Sunday, June 21, 2009

JavaFX: Looking better, but...

I took vacation last week, and spent some of it working on my JavaFX virtual gameboard app (still inadequately named "Placer"). I've resolved some of the problems that were worrying me at the time of my last post: the exceptions are gone, the design and code are cleaner, the feature set and UI of the app itself have improved. I've figured out how it can be deployed, too, although unhappily it must use Java Web Start and requires the user to have a fast Internet connection (at every launch! Why won't Sun give us a better option?).

But my biggest problem remains unsolved. Sometimes, some of the objects in the window (cubes, banks, other clickable or draggable things) simply stop responding to mouse clicks for a while. This is mystifying because of the apparent inconsistency of the behavior. For example other objects in the same window remain perfectly responsive and well-behaved while the frozen ones continue to ignore the mouse. And a frozen object will often spontaneously unfreeze later on; but the period during which it remains frozen can be anywhere from a few seconds to many minutes. I have circumstantial evidence suggesting that a frozen object is more likely to unfreeze soon if I drag some other (and obviously more responsive) object over the frozen one; but this certainly does not always work, so it may be coincidence.

Until this issue is cleared up, the app is not viable.

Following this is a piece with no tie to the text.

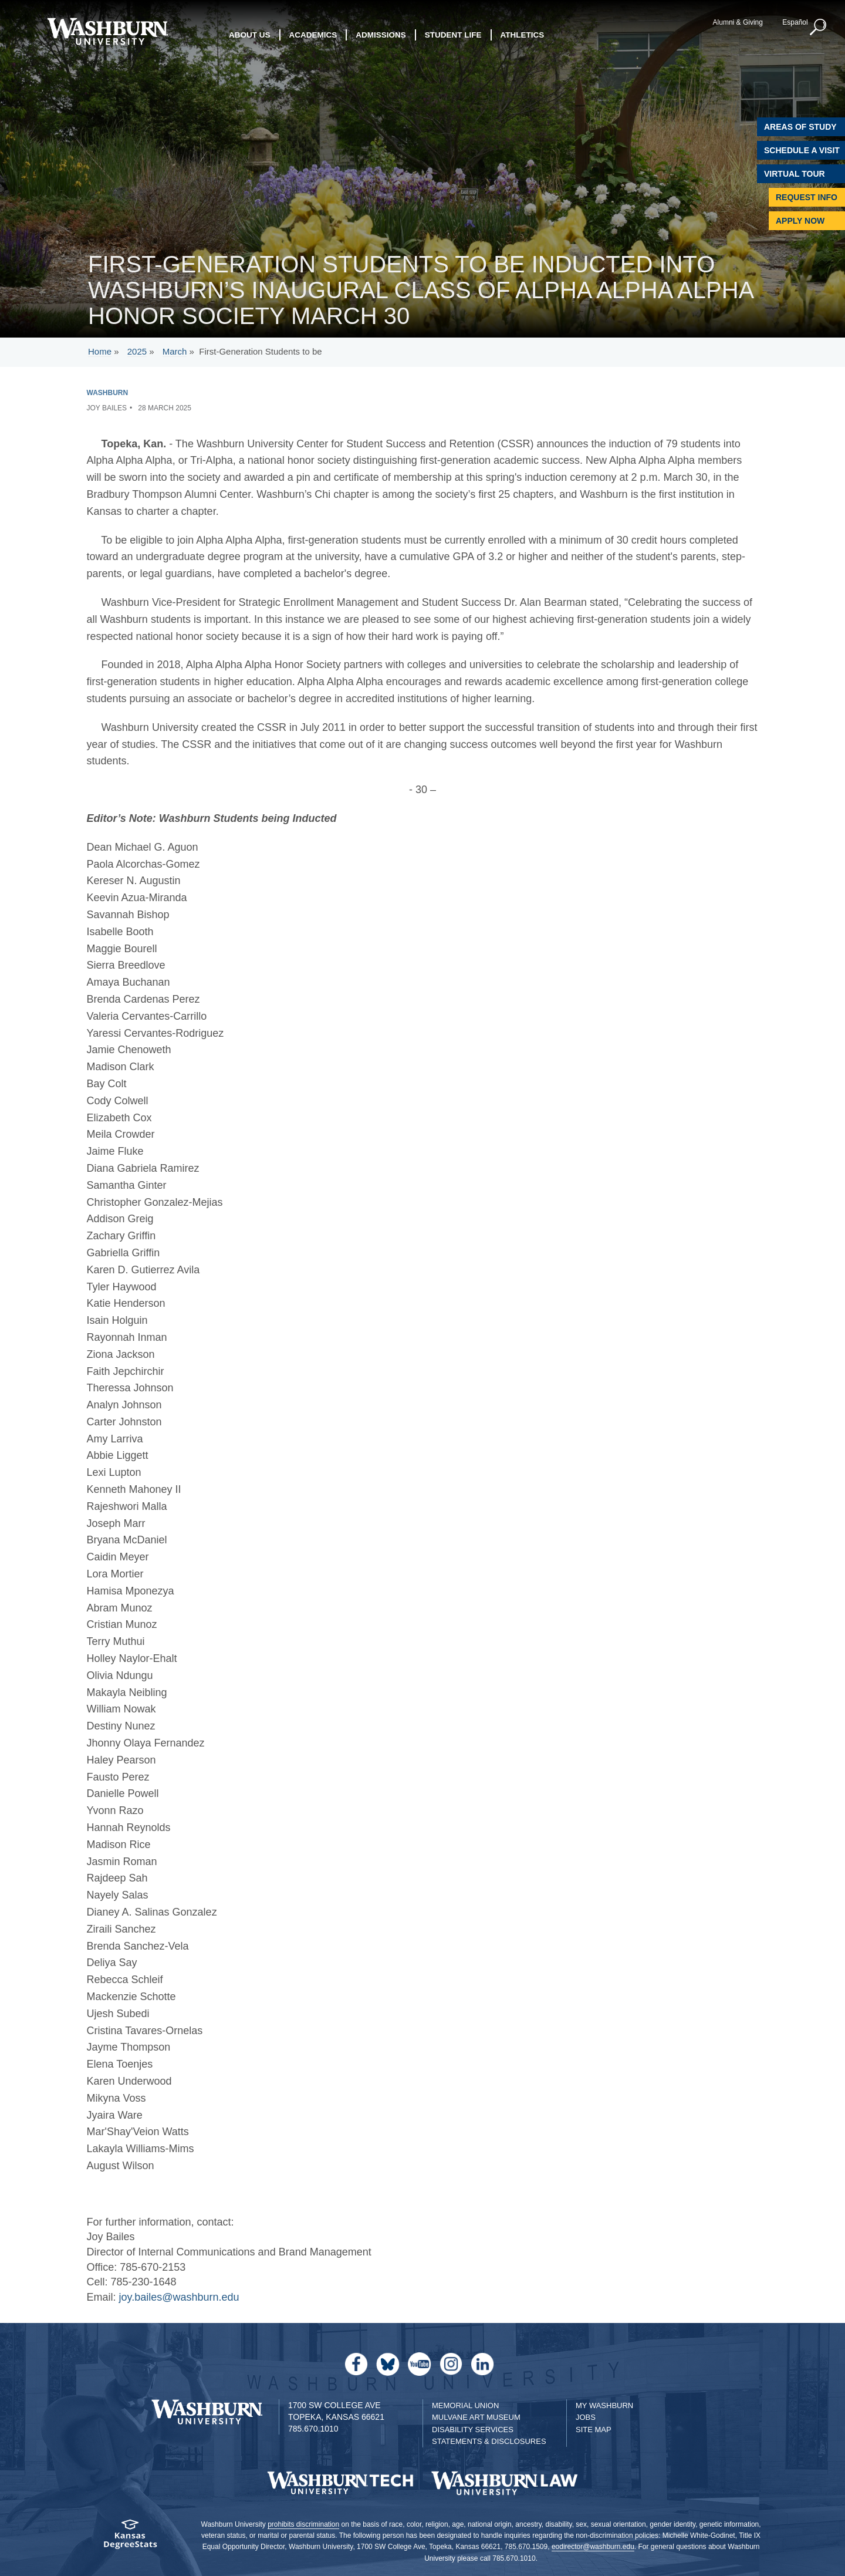  What do you see at coordinates (818, 27) in the screenshot?
I see `[button]` at bounding box center [818, 27]. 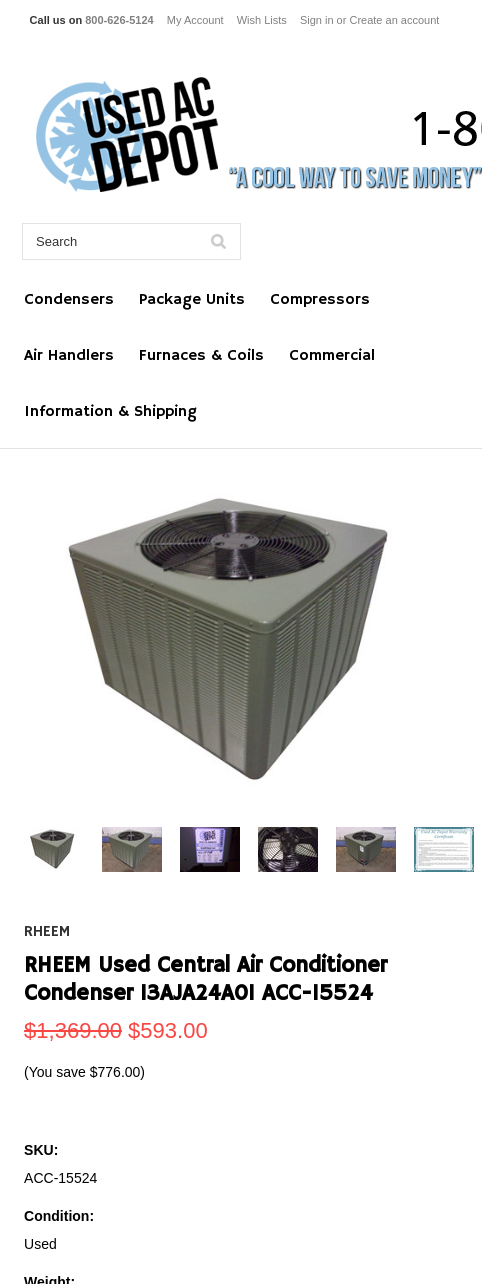  I want to click on Commercial, so click(332, 356).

When objects freeze up like that, the app becomes effectively unusable. (It's okay if objects freeze up when you don't want to manipulate them. But you only notice that they're frozen when you do want to manipulate them, which means that your game is stopped until you can unfreeze the things you need to move.)

I've joined Sun's developer network, and posted in their JavaFX forum about my problem. And now I have yet another thing to wait for. I'm spending a lot of time sitting by my virtual phone these days, waiting to hear from game publishers, CD makers, and now helpful JavaFX gurus. It's getting old.